Tâlût, İsrâiloğullarından büyük bir ordu kurup yola çıktığı zaman, ordusuna şöyle dedi: “Allahü teâlâ, sizi bir nehir ile imtihân edecek! Yolda karşınıza bir nehir çıkacak. Kim o nehrin suyundan bir avuçtan fazla içerse, o benim askerim değildir! Harareti teskin etmek için, sâdece bir avuç içebilirsiniz. O bir avuç su, sizin susuzluğunuzu tamâmen giderecektir!” İsrâiloğullarının imtihân edileceğine dâir haberi, Tâlût'a, İşmoil aleyhisselâm bildirmişti. İsrâiloğullarının ordusu bahsedilen nehre gelince, içlerinden üçyüzonüç kişi hariç, diğerleri Tâlût'un nasîhatim dinlemeyip, nehrin suyundan çokça içmeye başladılar. Emre uyan üçyüzonüç kişi ise sâdece birer avuç su içtiler. Bu su ile, susuzlukları tamâmen gidip harâretleri söndü. Emri dinlemeyip bir avuçtan fazla içenlerin ise, nehrin suyundan içtikçe harâretleri arttı ve dudakları kararmaya başladı. Suyu çok içmekten hiç bir fayda görmedikleri gibi, kalblerine şiddetli bir korku düştü. Nehri geçmeye cesâret edemediler. Korkaklık ve perişânlık içinde geri döndüler.
Rivayete göre Tâlût'un bu ordusu yetmiş veya seksenbin kişi idi. Bunlardan sâdece üçyüzonüç kişi Tâlût'un emrine uydu. Tâlût, diğerlerini emre itâat etmedikleri için geri çevirdi. İşmoil aleyhisselâm vâsıtasıyla bildirilen ilâhî emir böyleydi. Tâlût bu emre uydu. Böylece, orduda, emre sâdık olanlarla isyânkarlar birbirinden ayrıldı. Çünkü sâdık olmayanların savaşta bir faydası olmayacağı gibi, korkaklıkları ve emre itâat etmemeleri sebebiyle, sâdık olan diğer askerlerin de bozulmasına sebep olacaklardı.

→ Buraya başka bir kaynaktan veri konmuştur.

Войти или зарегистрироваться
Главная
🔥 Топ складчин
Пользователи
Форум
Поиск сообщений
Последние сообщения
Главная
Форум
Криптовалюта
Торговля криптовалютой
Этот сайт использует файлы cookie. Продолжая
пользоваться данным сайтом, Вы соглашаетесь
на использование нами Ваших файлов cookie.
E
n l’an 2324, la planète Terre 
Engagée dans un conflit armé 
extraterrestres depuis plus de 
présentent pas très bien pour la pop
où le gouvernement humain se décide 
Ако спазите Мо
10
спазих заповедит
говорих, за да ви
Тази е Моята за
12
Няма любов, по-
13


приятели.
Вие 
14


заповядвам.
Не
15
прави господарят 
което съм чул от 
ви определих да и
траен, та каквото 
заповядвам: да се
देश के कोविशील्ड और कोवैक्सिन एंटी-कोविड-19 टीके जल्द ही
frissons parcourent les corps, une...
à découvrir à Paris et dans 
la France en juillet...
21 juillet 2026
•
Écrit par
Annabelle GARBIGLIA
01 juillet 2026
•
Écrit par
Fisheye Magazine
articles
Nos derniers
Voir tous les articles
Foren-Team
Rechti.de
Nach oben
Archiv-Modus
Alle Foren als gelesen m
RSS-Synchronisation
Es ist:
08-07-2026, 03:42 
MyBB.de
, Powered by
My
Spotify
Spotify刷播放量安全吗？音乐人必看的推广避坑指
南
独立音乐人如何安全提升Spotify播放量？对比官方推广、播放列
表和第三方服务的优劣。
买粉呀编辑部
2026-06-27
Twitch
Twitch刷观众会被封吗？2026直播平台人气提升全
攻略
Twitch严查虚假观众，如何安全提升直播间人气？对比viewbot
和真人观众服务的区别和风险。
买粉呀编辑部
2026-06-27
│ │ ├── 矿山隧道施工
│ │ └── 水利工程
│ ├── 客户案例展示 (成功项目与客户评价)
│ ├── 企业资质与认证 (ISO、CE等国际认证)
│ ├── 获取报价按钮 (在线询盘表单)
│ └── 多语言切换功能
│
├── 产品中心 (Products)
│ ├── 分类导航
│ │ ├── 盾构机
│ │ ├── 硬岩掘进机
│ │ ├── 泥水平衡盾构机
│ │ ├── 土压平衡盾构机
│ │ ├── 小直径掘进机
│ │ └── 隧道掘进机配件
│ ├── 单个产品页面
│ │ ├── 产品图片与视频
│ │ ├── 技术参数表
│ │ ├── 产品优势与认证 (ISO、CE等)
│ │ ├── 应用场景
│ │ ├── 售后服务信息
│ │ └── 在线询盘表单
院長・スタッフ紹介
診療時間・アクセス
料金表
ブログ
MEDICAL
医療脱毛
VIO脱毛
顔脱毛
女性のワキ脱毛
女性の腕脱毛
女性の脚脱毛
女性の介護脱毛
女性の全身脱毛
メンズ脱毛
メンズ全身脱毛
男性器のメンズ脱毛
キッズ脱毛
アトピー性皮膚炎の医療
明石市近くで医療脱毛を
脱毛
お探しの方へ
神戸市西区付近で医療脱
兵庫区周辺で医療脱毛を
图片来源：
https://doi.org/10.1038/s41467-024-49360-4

Tâlût, emri dinleyen az fakat sâdık bir birlik ile, nehri geçip düşmanla cihâd etmek üzere hareket etti. Düşmanları Amâlika kavmi olup, bu kavmin başında Câlût adında zâlim bir kral vardı. Tâlût'un ordusunda, o zaman henüz genç yaşta olan Hazret-i Dâvûd da vardı. Hazret-i Dâvûd, atı üzerinde kibirlenerek duran Câlût'a sapanıyla bir taş atıp başından vurarak öldürdü. Bundan sonra, Tâlût'un ordusu Amâlikalıları mağlûb edip dağıttı. Nihâyet İsrâiloğulları, düşmanlarına gâlip gelip kuvvetlendiler. Tâlût'un İsrâiloğullarına melik olması, İsrâiloğullarını toplayıp Câlût'u mağlûb etmesi ve bu konudaki diğer husûslar, Kur'ân-ı kerîmde, Bakara sûresi 246-251. âyet-i kerîmelerinde bildirilmiştir. (Bkz. Dâvûd aleyhisselâm)
İşmoil aleyhisselâm, İsrâiloğullarına kırk yaşında iken peygamber oldu. Onbir sene peygamberlik yaptı. Peygamberliğinin onbirinci senesinden sonra, Tâlût'u, İsrâiloğullarına melik tâyin edip, elliiki yaşında iken vefât etti.